* [Work to be completed]
Only the number is wanted: how many lines below contain "hasaby"?

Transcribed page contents
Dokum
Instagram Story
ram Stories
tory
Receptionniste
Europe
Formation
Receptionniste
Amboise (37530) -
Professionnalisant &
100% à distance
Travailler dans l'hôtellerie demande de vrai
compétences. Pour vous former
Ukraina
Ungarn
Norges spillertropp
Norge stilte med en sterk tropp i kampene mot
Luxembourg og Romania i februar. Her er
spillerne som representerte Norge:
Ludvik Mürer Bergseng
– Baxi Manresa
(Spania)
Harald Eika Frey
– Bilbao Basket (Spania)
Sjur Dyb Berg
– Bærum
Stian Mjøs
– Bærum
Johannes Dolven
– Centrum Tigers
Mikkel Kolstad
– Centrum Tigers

* * *

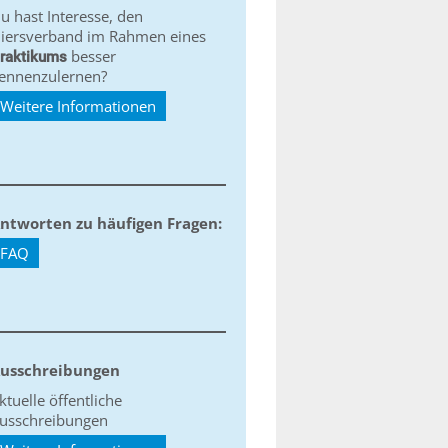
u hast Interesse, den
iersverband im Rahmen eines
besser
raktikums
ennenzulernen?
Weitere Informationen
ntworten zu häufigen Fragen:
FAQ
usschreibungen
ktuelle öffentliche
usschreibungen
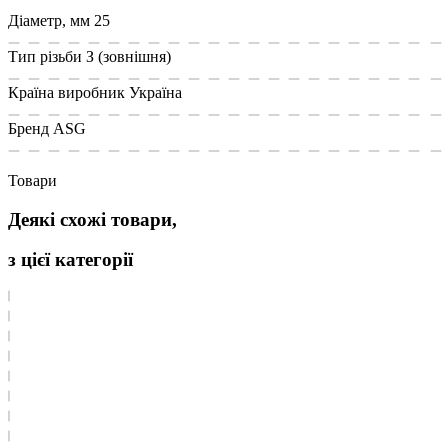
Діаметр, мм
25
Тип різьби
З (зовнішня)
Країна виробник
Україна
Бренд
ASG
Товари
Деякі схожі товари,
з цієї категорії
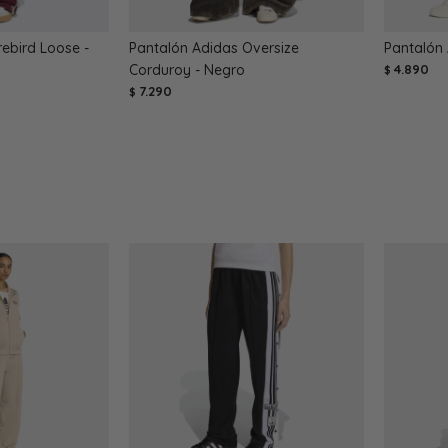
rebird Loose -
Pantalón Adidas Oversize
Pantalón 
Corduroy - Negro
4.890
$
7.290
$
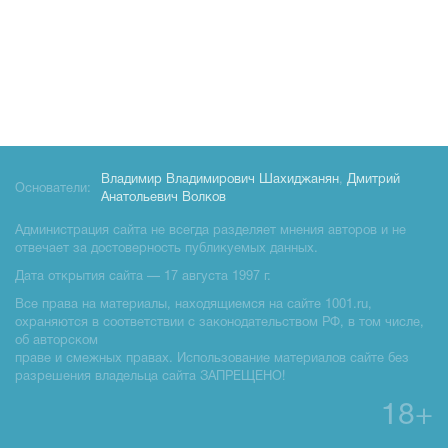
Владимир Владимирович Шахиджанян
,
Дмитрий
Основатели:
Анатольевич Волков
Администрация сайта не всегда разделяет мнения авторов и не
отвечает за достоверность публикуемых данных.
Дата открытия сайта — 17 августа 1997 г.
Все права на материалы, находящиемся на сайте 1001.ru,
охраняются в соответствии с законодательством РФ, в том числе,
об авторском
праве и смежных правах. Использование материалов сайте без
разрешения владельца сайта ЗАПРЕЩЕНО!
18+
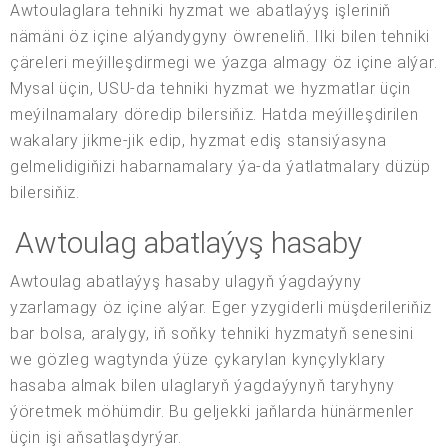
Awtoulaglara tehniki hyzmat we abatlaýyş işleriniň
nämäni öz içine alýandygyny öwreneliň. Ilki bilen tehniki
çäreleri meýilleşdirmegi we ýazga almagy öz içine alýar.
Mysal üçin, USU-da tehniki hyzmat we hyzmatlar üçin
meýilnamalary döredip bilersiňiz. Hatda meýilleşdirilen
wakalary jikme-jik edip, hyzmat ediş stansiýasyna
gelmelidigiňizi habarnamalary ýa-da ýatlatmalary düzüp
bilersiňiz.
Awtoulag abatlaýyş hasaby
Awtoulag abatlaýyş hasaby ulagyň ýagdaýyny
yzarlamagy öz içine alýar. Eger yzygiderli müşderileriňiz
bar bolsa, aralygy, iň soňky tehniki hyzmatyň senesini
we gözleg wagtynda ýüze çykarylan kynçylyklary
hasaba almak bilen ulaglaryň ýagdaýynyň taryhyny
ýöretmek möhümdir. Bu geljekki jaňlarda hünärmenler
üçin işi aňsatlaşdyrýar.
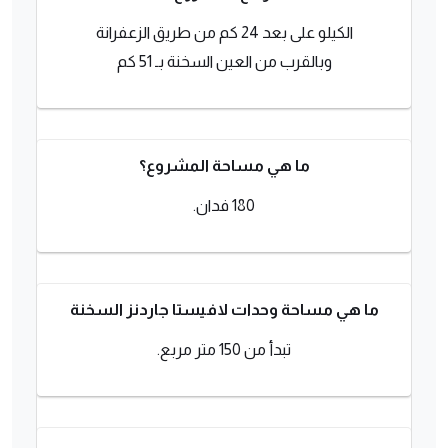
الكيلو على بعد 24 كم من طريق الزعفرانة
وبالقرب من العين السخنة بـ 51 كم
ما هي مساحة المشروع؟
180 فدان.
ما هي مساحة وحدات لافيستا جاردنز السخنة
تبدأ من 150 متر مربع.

...

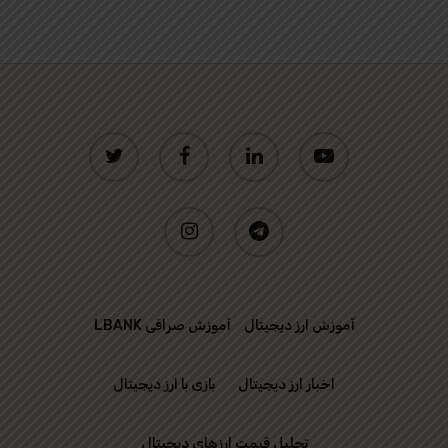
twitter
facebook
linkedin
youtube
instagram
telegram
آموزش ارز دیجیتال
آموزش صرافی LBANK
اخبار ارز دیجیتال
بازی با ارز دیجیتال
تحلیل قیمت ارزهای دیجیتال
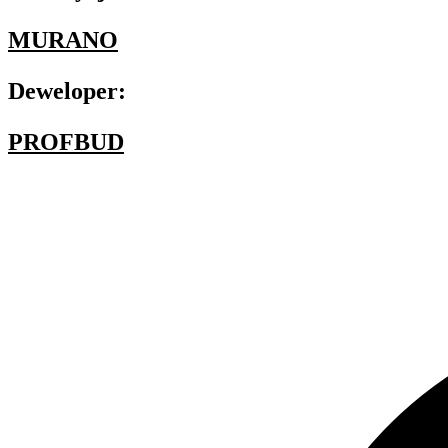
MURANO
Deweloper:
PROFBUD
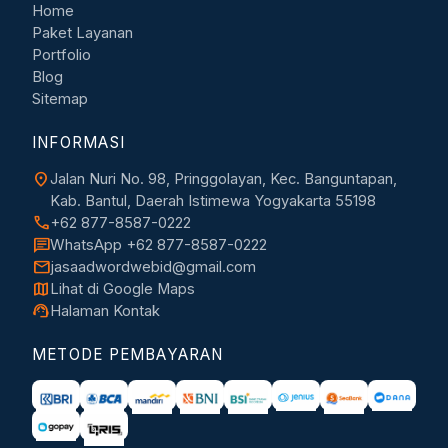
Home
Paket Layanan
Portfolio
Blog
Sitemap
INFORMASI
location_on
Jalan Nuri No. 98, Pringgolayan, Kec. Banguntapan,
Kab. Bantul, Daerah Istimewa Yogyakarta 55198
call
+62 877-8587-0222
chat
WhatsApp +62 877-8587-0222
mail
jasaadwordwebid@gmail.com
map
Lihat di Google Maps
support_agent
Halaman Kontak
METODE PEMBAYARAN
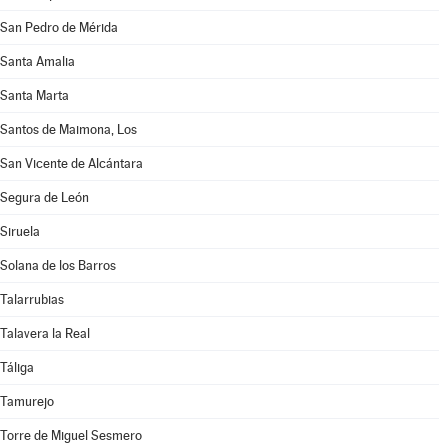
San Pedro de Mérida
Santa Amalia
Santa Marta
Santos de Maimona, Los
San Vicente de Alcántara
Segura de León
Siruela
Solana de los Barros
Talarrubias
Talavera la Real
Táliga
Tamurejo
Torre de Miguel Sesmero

* [Exercise response]
2